14.Governing Law. All questions concerning the construction, validity, enforcement and interpretation of this Amendment shall be governed by the internal laws of the State of Nevada, without giving effect to any choice of law or conflict of law provision or rule (whether of the State of Nevada or any other jurisdictions) that would cause the application of the laws of any jurisdictions other than the State of Nevada.
15.Venue. Each Party irrevocably submits to the exclusive jurisdiction of federal courts in the State of Nevada, for the purposes of any dispute or action arising out of this Amendment. Process in any action referred to in this Section 15 may be served on any Party anywhere in the world by national courier delivery sent to the address of such served Party set forth on the signature page of this Amendment. Each Party irrevocably and unconditionally waives any objection to the laying of venue of any action arising out of this Amendment in U.S. federal courts sitting in the State of Nevada, and hereby further irrevocably and unconditionally waives and agrees not to plead or claim in any such court that any such action brought in any such court has been brought in an inconvenient forum. EACH PARTY HEREBY IRREVOCABLY WAIVES ALL RIGHT TO TRIAL BY JURY IN ANY ACTION (WHETHER BASED ON CONTRACT, TORT OR OTHERWISE) ARISING OUT OF OR RELATING TO THIS AMENDMENT OR THE ACTIONS OF SUCH PARTY IN THE NEGOTIATION, ADMINISTRATION, PERFORMANCE AND ENFORCEMENT HEREOF.
16.Beneficiaries. This Amendment is intended for the benefit of the Parties and their respective permitted successors and assigns, and is not for the benefit of, nor may any provision hereof be enforced by, any other Person.

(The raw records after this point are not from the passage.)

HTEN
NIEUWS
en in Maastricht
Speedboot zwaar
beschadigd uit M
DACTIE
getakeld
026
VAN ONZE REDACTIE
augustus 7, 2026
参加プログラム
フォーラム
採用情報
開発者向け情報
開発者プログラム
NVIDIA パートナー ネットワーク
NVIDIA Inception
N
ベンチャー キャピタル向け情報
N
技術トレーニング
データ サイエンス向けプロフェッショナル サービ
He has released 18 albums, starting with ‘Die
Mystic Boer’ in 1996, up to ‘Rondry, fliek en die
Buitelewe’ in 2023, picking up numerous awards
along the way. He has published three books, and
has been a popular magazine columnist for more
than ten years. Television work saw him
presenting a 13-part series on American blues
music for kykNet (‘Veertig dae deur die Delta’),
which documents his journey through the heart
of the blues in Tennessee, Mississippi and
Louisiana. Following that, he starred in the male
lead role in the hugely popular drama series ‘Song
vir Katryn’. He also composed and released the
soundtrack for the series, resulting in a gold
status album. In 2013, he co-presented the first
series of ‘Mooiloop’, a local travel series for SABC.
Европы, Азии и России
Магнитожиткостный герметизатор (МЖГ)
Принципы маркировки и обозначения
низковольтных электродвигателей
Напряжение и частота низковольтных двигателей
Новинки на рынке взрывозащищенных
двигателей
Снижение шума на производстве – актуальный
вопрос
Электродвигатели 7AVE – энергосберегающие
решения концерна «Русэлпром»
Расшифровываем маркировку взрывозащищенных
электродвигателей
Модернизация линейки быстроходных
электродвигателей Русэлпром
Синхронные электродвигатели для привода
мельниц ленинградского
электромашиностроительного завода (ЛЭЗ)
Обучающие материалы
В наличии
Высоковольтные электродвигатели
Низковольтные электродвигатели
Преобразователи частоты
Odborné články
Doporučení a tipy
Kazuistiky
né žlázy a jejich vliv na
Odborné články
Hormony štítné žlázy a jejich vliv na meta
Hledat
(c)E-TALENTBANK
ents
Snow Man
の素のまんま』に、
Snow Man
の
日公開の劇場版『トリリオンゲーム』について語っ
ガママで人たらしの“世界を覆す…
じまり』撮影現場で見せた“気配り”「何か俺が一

17.Counterparts. This Amendment may be executed in two or more identical counterparts, all of which shall be considered one and the same agreement and shall become effective against an executing Party when a counterpart has been signed and delivered by such Party to another Party. This Amendment and any amendments hereto, to the extent signed and delivered by means of portable document format (“PDF”) or a facsimile machine, shall be treated in all manner and respects as an original contract and shall be considered to have the same binding legal effects as if it were the original signed version thereof delivered in person. At the request of any Party or to any such contract, each other Party hereto or thereto shall re-execute original forms thereof and deliver them to all other Parties. No Party or to any such contract shall raise the use of PDF or a facsimile machine to deliver a signature or the fact that any signature or contract was transmitted or communicated through the use of PDF or a facsimile machine as a defense to the formation of a contract and each Party forever waives any such defense.
[Signature Page To Follow]
IN WITNESS WHEREOF, the Parties have executed this Amendment as of the date first above written.
TONOGOLD RESOURCES, INC.
/s/ Mark Ashley
Chief Executive Officer
Address: 5666 La Jolla Boulevard, #315, La Jolla, CA 92037
COMSTOCK MINING INC.
/s/ Corrado DeGasperis
Executive Chairman, President and CEO
Address: 1200 American Flat Road, Virginia City, NV 89440
COMSTOCK MINING LLC, by its manager Comstock Mining Inc.